Un rebond inattendu ? Pas vraiment, même pour un navigateur adopté par 0,55 % des utilisateurs sur mobile, selon les données de StatCounter. Il est directement lié à la mise en application du Digital Markets Act (DMA) dans l’Union européenne, qui contraint progressivement les géants de la tech à cesser de favoriser indûment leurs outils de navigation web. Depuis décembre 2024, avec la mise à jour iOS 18.2, un nouvel onglet apparu dans les Réglages de l’iPhone permet, par exemple, de remplacer les applications préinstallées, comme Safari, par des alternatives. « Lorsque les gens ont la possibilité de choisir Firefox, ils choisissent Firefox », se félicitait Laura Chambers, directrice générale par intérim de Mozilla Corporation.
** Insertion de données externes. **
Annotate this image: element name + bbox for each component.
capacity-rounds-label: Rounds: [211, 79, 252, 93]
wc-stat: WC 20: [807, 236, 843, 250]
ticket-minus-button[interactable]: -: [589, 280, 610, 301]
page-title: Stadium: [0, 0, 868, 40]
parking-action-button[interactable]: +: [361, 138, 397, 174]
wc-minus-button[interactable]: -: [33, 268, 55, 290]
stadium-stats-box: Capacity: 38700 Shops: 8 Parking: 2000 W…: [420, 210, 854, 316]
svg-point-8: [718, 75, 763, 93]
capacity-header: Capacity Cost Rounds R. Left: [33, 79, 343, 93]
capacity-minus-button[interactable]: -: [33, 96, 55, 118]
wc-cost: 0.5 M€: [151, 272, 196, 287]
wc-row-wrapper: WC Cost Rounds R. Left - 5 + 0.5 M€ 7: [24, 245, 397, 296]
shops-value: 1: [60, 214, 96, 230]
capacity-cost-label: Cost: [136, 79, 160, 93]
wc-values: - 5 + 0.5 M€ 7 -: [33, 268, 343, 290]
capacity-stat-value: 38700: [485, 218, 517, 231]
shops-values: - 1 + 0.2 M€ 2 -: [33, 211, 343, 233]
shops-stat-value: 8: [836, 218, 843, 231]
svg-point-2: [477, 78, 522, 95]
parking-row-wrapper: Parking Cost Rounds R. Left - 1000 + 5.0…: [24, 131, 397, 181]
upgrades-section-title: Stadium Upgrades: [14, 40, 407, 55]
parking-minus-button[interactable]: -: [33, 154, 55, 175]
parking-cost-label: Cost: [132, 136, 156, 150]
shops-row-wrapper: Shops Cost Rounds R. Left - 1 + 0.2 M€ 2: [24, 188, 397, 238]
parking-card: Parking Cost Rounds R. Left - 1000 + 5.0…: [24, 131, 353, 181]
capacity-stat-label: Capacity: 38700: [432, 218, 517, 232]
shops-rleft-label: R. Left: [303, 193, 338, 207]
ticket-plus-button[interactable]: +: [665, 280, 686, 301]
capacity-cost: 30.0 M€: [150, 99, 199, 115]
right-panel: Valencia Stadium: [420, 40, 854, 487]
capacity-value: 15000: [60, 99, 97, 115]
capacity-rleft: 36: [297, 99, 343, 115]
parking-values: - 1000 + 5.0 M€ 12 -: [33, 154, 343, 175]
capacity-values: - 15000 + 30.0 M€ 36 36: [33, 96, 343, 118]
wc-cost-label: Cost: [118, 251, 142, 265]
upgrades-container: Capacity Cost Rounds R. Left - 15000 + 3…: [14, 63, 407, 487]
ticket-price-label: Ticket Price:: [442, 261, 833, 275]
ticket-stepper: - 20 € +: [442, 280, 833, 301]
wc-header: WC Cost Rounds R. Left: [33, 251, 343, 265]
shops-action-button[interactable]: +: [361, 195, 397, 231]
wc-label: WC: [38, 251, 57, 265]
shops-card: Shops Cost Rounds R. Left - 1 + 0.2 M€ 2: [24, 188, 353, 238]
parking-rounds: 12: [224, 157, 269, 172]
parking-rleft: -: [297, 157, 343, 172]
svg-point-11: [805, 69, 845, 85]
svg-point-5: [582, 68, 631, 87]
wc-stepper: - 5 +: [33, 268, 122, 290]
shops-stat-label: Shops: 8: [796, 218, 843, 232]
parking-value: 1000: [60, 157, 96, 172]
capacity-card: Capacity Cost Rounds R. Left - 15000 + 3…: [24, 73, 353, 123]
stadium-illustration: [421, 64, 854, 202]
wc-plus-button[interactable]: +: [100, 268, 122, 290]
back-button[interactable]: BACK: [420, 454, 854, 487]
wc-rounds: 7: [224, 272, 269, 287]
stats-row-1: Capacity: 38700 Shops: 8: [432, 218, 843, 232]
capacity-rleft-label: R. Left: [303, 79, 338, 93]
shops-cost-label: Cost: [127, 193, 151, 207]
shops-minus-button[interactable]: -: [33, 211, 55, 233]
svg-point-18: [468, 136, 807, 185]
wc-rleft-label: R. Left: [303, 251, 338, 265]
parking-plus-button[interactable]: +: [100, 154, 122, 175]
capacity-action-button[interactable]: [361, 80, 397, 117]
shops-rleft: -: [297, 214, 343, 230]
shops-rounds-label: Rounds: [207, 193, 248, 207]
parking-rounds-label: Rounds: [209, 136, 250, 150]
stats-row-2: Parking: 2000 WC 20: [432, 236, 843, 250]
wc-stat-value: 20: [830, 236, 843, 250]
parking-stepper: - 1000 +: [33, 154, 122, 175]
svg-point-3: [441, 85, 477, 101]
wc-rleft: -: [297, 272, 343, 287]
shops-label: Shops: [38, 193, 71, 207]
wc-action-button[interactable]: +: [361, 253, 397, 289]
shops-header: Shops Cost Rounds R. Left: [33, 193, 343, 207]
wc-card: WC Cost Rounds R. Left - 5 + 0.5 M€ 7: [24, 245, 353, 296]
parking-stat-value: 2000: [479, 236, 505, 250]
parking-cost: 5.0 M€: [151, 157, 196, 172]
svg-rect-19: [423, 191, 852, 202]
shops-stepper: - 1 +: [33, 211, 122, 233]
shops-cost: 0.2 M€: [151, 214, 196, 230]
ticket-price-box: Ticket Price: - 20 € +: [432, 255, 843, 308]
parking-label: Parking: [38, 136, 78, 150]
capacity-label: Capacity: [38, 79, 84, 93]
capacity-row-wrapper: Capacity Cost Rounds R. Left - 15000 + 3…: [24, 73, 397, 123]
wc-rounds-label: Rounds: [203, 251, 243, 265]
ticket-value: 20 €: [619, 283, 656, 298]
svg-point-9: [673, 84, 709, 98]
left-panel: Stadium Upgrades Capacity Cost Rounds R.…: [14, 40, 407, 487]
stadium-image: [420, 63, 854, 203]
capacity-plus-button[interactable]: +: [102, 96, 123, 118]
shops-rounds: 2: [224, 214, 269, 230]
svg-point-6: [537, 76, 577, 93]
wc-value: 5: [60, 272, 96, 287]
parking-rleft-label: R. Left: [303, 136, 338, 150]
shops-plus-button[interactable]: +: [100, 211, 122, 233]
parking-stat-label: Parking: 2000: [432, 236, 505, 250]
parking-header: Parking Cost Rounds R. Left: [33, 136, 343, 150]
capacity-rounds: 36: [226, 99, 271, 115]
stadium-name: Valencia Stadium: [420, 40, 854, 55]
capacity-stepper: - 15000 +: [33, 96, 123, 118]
L’inexorable déclin d’un produit ancré dans son époque
Ce léger sursaut sur mobile – un terrain sur lequel Mozilla a tardé à investir au tournant des années 2010, notamment en raison des contraintes techniques imposées par Apple – n’est qu’une lueur dans la nuit pour Firefox, qui a progressivement perdu son statut de référence, au fil des années. « Quand on regarde en arrière, sur les cinq dernières années, et qu’on observe notre part de marché ainsi que nos propres chiffres publiés, il est impossible de nier le déclin », admettait Selena Deckelmann, alors vice-présidente de Firefox, dans les colonnes du magazine WIRED en 2022.
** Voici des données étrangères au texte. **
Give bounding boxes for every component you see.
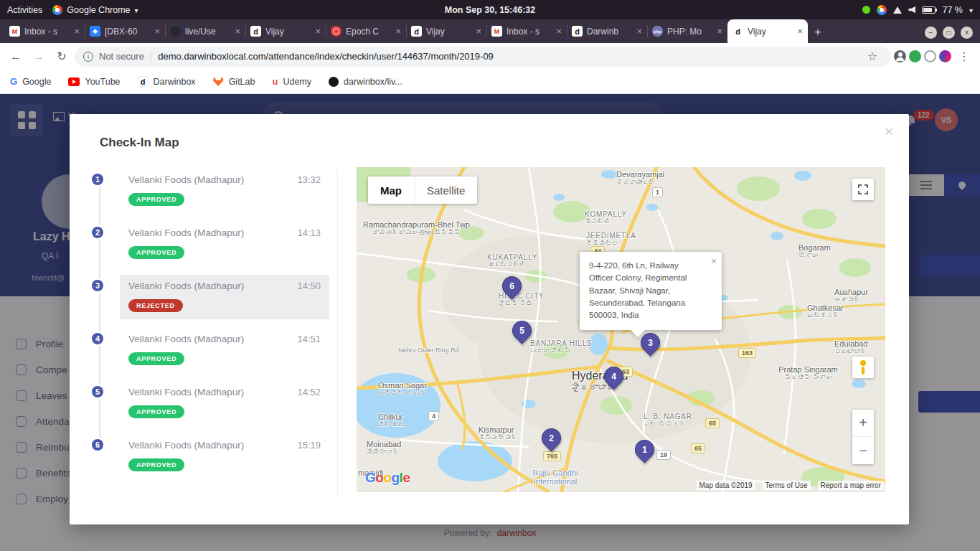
browser-tab[interactable]: Vijay (406, 19, 486, 43)
udemy-icon (272, 76, 278, 87)
zoom-in-button[interactable]: + (852, 410, 874, 437)
checkin-number: 4 (90, 331, 105, 347)
checkin-location: Vellanki Foods (Madhapur) (128, 387, 244, 397)
address-bar[interactable]: Not secure | demo.darwinboxlocal.com/att… (75, 47, 891, 67)
modal-close-icon[interactable]: × (885, 123, 893, 140)
browser-tab-active[interactable]: Vijay (727, 19, 808, 43)
forward-button[interactable] (29, 47, 49, 67)
checkin-time: 13:32 (297, 174, 321, 185)
map-type-control: Map Satellite (368, 176, 477, 204)
tab-close-icon[interactable] (636, 26, 642, 37)
modal-title: Check-In Map (100, 136, 179, 150)
extension-icon[interactable] (909, 50, 921, 62)
volume-icon[interactable] (908, 6, 915, 14)
checkin-row[interactable]: 5 Vellanki Foods (Madhapur)14:52 APPROVE… (84, 381, 329, 434)
bookmark-item[interactable]: darwinbox/liv... (329, 77, 402, 87)
route-shield: 4 (428, 411, 439, 421)
browser-tab[interactable]: Inbox - s (486, 19, 567, 43)
bookmark-item[interactable]: YouTube (68, 77, 120, 87)
checkin-row[interactable]: 1 Vellanki Foods (Madhapur)13:32 APPROVE… (84, 169, 329, 222)
fullscreen-icon (858, 184, 868, 194)
google-logo[interactable]: Google (365, 470, 410, 486)
route-shield: 65 (691, 443, 705, 453)
map-attribution: Map data ©2019 Terms of Use Report a map… (697, 481, 884, 490)
map-label: JEEDIMETLAజీడిమెట్ల (586, 232, 636, 247)
bookmark-item[interactable]: Darwinbox (138, 76, 196, 87)
clock-favicon (331, 26, 341, 37)
browser-tab[interactable]: [DBX-60 (85, 19, 165, 43)
browser-avatar-icon[interactable] (939, 50, 951, 62)
map-info-window: 9-4-220, 6th Ln, Railway Officer Colony,… (580, 252, 722, 330)
bookmark-item[interactable]: GitLab (213, 77, 255, 87)
activities-button[interactable]: Activities (7, 5, 42, 15)
tab-label: Vijay (426, 27, 471, 37)
browser-tab[interactable]: live/Use (165, 19, 245, 43)
tab-label: live/Use (185, 27, 230, 37)
system-clock[interactable]: Mon Sep 30, 15:46:32 (0, 5, 980, 15)
reload-button[interactable] (52, 47, 72, 67)
info-window-close-icon[interactable] (711, 254, 717, 269)
tab-close-icon[interactable] (395, 26, 401, 37)
chrome-icon (52, 5, 62, 15)
tab-label: PHP: Mo (667, 27, 712, 37)
fullscreen-button[interactable] (852, 179, 874, 200)
tab-close-icon[interactable] (476, 26, 481, 37)
bookmark-item[interactable]: Google (10, 76, 51, 87)
back-button[interactable] (6, 47, 26, 67)
browser-tab[interactable]: Vijay (245, 19, 326, 43)
browser-tab[interactable]: Epoch C (326, 19, 406, 43)
battery-icon (922, 6, 936, 14)
bookmark-star-icon[interactable] (862, 47, 882, 67)
system-top-bar: Activities Google Chrome Mon Sep 30, 15:… (0, 0, 980, 19)
satellite-type-button[interactable]: Satellite (415, 176, 477, 204)
map-label: BANJARA HILLSబంజారా హిల్స్ (530, 339, 593, 354)
checkin-row[interactable]: 2 Vellanki Foods (Madhapur)14:13 APPROVE… (84, 222, 329, 275)
checkin-row[interactable]: 4 Vellanki Foods (Madhapur)14:51 APPROVE… (84, 328, 329, 381)
tab-close-icon[interactable] (235, 26, 240, 37)
app-menu[interactable]: Google Chrome (52, 5, 138, 15)
tab-close-icon[interactable] (315, 26, 321, 37)
map-label: KOMPALLYకొంపల్లి (585, 210, 627, 225)
street-view-pegman-button[interactable] (852, 357, 874, 378)
wifi-icon[interactable] (893, 6, 902, 14)
map-type-button[interactable]: Map (368, 176, 415, 204)
url-text[interactable]: demo.darwinboxlocal.com/attendance/index… (158, 51, 494, 62)
bookmark-label: YouTube (85, 77, 120, 87)
web-page: Vi 122 VS Lazy Hy QA I hiworld@ Profile … (0, 94, 980, 551)
tab-close-icon[interactable] (556, 26, 562, 37)
tab-close-icon[interactable] (717, 26, 722, 37)
checkin-row[interactable]: 6 Vellanki Foods (Madhapur)15:19 APPROVE… (84, 434, 329, 487)
terms-link[interactable]: Terms of Use (763, 481, 811, 490)
tab-close-icon[interactable] (74, 26, 80, 37)
browser-menu-icon[interactable] (954, 47, 974, 67)
extension-icon[interactable] (924, 50, 936, 62)
checkin-number: 5 (90, 384, 105, 400)
browser-tab[interactable]: Darwinb (567, 19, 647, 43)
minimize-button[interactable] (925, 27, 937, 39)
maximize-button[interactable] (943, 27, 955, 39)
browser-tab[interactable]: Inbox - s (4, 19, 85, 43)
new-tab-button[interactable] (808, 23, 828, 42)
checkin-location: Vellanki Foods (Madhapur) (128, 281, 244, 291)
app-menu-label: Google Chrome (67, 5, 130, 15)
close-window-button[interactable] (961, 27, 973, 39)
bookmark-item[interactable]: Udemy (272, 76, 311, 87)
zoom-out-button[interactable]: − (852, 437, 874, 464)
map-canvas[interactable]: Devarayamjalదేవరాయాంజల్ KOMPALLYకొంపల్లి… (357, 167, 885, 492)
map-label: L. B. NAGARఎల్ బి నగర్ (644, 413, 692, 428)
map-data-text: Map data ©2019 (697, 481, 755, 490)
bookmark-label: Google (22, 77, 51, 87)
page-info-icon[interactable] (83, 52, 93, 62)
checkin-time: 15:19 (297, 440, 321, 451)
system-menu-caret-icon[interactable] (969, 5, 973, 15)
tab-close-icon[interactable] (154, 26, 160, 37)
map-label: Devarayamjalదేవరాయాంజల్ (616, 170, 664, 186)
report-error-link[interactable]: Report a map error (818, 481, 884, 490)
tab-close-icon[interactable] (797, 26, 803, 37)
profile-extension-icon[interactable] (894, 50, 906, 62)
checkin-row-selected[interactable]: 3 Vellanki Foods (Madhapur)14:50 REJECTE… (84, 275, 329, 328)
youtube-icon (68, 77, 80, 86)
pegman-icon (860, 360, 866, 375)
route-shield: 163 (738, 348, 756, 358)
browser-tab[interactable]: PHP: Mo (647, 19, 727, 43)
Les chiffres, parlons-en. En mars 2025, le navigateur « qui protège ce qui est important », comme le décrit sa page de présentation, compte légèrement plus de 160 millions d’utilisateurs actifs quotidiens, d’après les données internes de Mozilla. Ce qui représente environ 2,5 % de part de marché sur desktop et le place, dans la hiérarchie, loin derrière Edge, qui peine pourtant à se défaire de l’héritage d’Internet Explorer, ou à un niveau équivalent d’Opera (2,18 %). Fin 2008, lorsque Google Chrome débarque sur le marché, environ 20 % des internautes utilisent Firefox, selon un communiqué de l’époque. Et dans certains pays, comme en Indonésie, en Macédoine ou en Slovénie, sa part de marché dépassait même les 50 %. En France, aussi, Firefox avait sa hype : il était utilisé par plus de 37 % des internautes en 2009.
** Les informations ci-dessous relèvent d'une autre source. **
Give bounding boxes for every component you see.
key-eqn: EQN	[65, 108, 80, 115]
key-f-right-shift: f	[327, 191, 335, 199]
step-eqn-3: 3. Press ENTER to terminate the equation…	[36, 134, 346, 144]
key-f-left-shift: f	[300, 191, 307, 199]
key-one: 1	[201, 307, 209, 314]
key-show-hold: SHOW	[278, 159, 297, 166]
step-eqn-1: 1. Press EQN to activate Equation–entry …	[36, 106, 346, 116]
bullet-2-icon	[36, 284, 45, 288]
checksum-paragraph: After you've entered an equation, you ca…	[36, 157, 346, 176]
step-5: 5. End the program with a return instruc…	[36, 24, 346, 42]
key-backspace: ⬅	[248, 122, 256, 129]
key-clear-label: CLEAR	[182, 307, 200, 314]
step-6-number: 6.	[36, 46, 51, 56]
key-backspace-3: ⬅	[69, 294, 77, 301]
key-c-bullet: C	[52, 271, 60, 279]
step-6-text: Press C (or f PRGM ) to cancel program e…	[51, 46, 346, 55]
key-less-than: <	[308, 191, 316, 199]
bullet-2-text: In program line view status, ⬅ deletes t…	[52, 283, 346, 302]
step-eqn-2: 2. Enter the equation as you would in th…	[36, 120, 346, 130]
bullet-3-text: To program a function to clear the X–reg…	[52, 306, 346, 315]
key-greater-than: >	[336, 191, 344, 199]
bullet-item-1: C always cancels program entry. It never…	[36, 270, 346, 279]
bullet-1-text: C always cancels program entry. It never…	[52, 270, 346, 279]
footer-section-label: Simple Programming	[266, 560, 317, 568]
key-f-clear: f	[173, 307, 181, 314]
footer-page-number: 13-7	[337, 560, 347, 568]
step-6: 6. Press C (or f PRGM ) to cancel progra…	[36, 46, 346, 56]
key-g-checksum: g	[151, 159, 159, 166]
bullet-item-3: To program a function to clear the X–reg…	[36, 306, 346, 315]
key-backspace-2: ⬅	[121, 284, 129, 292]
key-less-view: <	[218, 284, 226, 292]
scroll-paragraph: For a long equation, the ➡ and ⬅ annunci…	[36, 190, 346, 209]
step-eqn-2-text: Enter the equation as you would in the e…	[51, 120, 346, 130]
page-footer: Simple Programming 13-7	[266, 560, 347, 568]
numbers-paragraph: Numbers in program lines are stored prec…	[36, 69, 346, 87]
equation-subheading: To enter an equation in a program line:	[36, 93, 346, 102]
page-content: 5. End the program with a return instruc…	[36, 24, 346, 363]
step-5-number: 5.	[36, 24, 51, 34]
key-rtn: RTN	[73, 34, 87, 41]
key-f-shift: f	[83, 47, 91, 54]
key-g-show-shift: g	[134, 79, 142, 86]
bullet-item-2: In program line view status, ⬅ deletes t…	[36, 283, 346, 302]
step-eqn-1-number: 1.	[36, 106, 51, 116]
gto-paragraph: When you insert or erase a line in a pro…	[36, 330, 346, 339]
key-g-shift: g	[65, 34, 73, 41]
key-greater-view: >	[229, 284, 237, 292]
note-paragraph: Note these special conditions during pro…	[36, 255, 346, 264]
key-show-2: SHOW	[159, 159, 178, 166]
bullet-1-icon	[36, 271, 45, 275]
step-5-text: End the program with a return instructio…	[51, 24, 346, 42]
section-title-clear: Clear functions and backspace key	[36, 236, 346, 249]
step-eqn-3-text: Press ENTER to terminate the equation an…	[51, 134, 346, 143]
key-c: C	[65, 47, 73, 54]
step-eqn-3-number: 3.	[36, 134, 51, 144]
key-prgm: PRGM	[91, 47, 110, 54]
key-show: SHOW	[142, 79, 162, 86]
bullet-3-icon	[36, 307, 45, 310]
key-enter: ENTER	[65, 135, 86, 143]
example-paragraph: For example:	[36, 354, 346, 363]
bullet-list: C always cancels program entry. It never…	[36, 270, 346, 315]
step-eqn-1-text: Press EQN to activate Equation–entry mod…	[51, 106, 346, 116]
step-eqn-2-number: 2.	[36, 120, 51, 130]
Seize ans plus tard, difficile d’imaginer un retour en grâce pour ce symbole de la résistance contre les GAFAM qui, en incarnant une vision d’un web libre, éthique et centré sur l’utilisateur, avait été téléchargé plus de 100 millions de fois lors de sa première année d’existence, uniquement grâce au bouche-à-oreille. « Chrome a remporté la guerre des navigateurs sur desktop », déplorait un salarié anonyme de Mozilla auprès de WIRED. « Il n’est plus très réaliste pour Firefox d’espérer regagner des parts de marché à ce stade », renchérissait un autre.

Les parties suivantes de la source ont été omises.